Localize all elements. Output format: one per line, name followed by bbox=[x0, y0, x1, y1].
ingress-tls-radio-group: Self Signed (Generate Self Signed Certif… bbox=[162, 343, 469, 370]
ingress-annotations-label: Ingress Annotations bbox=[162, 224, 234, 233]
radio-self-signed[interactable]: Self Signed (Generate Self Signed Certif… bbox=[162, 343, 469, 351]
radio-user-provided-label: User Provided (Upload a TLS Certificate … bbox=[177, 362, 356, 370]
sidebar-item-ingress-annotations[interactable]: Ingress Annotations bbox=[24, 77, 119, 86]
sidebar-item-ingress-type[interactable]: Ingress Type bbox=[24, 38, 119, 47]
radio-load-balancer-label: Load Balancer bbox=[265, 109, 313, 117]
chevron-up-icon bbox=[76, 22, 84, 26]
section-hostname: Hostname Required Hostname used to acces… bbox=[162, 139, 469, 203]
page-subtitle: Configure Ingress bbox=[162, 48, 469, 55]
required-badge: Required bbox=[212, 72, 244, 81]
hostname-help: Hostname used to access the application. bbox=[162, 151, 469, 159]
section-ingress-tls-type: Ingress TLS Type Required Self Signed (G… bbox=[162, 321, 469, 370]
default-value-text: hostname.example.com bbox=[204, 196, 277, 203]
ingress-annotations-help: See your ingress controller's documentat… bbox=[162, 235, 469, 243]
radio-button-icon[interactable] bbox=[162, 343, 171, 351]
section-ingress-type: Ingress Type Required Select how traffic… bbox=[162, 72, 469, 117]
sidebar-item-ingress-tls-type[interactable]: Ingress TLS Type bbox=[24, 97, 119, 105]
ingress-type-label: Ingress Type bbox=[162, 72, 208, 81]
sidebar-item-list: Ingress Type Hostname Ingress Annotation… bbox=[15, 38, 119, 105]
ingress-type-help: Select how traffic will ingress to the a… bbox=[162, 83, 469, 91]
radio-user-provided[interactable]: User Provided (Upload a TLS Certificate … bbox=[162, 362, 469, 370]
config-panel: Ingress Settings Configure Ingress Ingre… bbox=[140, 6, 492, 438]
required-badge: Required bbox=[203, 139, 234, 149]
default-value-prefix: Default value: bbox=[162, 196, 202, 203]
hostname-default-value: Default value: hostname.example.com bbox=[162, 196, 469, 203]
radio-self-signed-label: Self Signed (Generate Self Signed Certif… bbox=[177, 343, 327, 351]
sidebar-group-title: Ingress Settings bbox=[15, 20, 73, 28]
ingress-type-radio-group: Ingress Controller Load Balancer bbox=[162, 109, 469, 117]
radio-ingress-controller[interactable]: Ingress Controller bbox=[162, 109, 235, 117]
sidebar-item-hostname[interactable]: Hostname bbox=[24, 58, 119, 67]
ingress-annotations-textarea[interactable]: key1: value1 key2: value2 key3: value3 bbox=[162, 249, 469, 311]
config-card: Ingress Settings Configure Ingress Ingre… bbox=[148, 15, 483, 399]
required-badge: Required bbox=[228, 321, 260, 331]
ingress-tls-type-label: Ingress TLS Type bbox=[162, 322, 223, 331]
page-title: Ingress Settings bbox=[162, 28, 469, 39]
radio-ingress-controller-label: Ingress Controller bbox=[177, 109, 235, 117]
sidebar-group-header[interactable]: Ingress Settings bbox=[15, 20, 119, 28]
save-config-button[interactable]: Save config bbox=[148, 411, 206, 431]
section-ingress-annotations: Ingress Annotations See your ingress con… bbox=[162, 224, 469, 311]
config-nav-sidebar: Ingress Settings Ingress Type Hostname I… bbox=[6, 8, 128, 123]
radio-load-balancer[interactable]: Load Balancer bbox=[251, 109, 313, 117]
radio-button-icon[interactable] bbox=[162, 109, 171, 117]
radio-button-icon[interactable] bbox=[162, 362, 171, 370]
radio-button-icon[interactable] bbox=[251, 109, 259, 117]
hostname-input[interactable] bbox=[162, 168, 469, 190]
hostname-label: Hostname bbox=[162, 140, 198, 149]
-=-=-
What is being asked -
Each entry needs to be copied out exactly.

Exercise answer -
Localize all elements. Output format: one per line, name followed by bbox=[x0, y0, x1, y1].
ingress-tls-radio-group: Self Signed (Generate Self Signed Certif… bbox=[162, 343, 469, 370]
ingress-annotations-label: Ingress Annotations bbox=[162, 224, 234, 233]
radio-self-signed[interactable]: Self Signed (Generate Self Signed Certif… bbox=[162, 343, 469, 351]
radio-user-provided-label: User Provided (Upload a TLS Certificate … bbox=[177, 362, 356, 370]
sidebar-item-ingress-annotations[interactable]: Ingress Annotations bbox=[24, 77, 119, 86]
sidebar-item-ingress-type[interactable]: Ingress Type bbox=[24, 38, 119, 47]
radio-load-balancer-label: Load Balancer bbox=[265, 109, 313, 117]
chevron-up-icon bbox=[76, 22, 84, 26]
section-hostname: Hostname Required Hostname used to acces… bbox=[162, 139, 469, 203]
page-subtitle: Configure Ingress bbox=[162, 48, 469, 55]
required-badge: Required bbox=[212, 72, 244, 81]
hostname-help: Hostname used to access the application. bbox=[162, 151, 469, 159]
section-ingress-tls-type: Ingress TLS Type Required Self Signed (G… bbox=[162, 321, 469, 370]
default-value-text: hostname.example.com bbox=[204, 196, 277, 203]
ingress-annotations-help: See your ingress controller's documentat… bbox=[162, 235, 469, 243]
radio-button-icon[interactable] bbox=[162, 343, 171, 351]
section-ingress-type: Ingress Type Required Select how traffic… bbox=[162, 72, 469, 117]
sidebar-item-ingress-tls-type[interactable]: Ingress TLS Type bbox=[24, 97, 119, 105]
ingress-type-label: Ingress Type bbox=[162, 72, 208, 81]
sidebar-item-list: Ingress Type Hostname Ingress Annotation… bbox=[15, 38, 119, 105]
ingress-type-help: Select how traffic will ingress to the a… bbox=[162, 83, 469, 91]
radio-user-provided[interactable]: User Provided (Upload a TLS Certificate … bbox=[162, 362, 469, 370]
config-panel: Ingress Settings Configure Ingress Ingre… bbox=[140, 6, 492, 438]
required-badge: Required bbox=[203, 139, 234, 149]
default-value-prefix: Default value: bbox=[162, 196, 202, 203]
hostname-default-value: Default value: hostname.example.com bbox=[162, 196, 469, 203]
radio-self-signed-label: Self Signed (Generate Self Signed Certif… bbox=[177, 343, 327, 351]
sidebar-group-title: Ingress Settings bbox=[15, 20, 73, 28]
ingress-type-radio-group: Ingress Controller Load Balancer bbox=[162, 109, 469, 117]
radio-ingress-controller[interactable]: Ingress Controller bbox=[162, 109, 235, 117]
sidebar-item-hostname[interactable]: Hostname bbox=[24, 58, 119, 67]
ingress-annotations-textarea[interactable]: key1: value1 key2: value2 key3: value3 bbox=[162, 249, 469, 311]
config-card: Ingress Settings Configure Ingress Ingre… bbox=[148, 15, 483, 399]
required-badge: Required bbox=[228, 321, 260, 331]
ingress-tls-type-label: Ingress TLS Type bbox=[162, 322, 223, 331]
page-title: Ingress Settings bbox=[162, 28, 469, 39]
radio-ingress-controller-label: Ingress Controller bbox=[177, 109, 235, 117]
sidebar-group-header[interactable]: Ingress Settings bbox=[15, 20, 119, 28]
save-config-button[interactable]: Save config bbox=[148, 411, 206, 431]
section-ingress-annotations: Ingress Annotations See your ingress con… bbox=[162, 224, 469, 311]
config-nav-sidebar: Ingress Settings Ingress Type Hostname I… bbox=[6, 8, 128, 123]
radio-load-balancer[interactable]: Load Balancer bbox=[251, 109, 313, 117]
radio-button-icon[interactable] bbox=[162, 109, 171, 117]
radio-button-icon[interactable] bbox=[162, 362, 171, 370]
radio-button-icon[interactable] bbox=[251, 109, 259, 117]
hostname-input[interactable] bbox=[162, 168, 469, 190]
hostname-label: Hostname bbox=[162, 140, 198, 149]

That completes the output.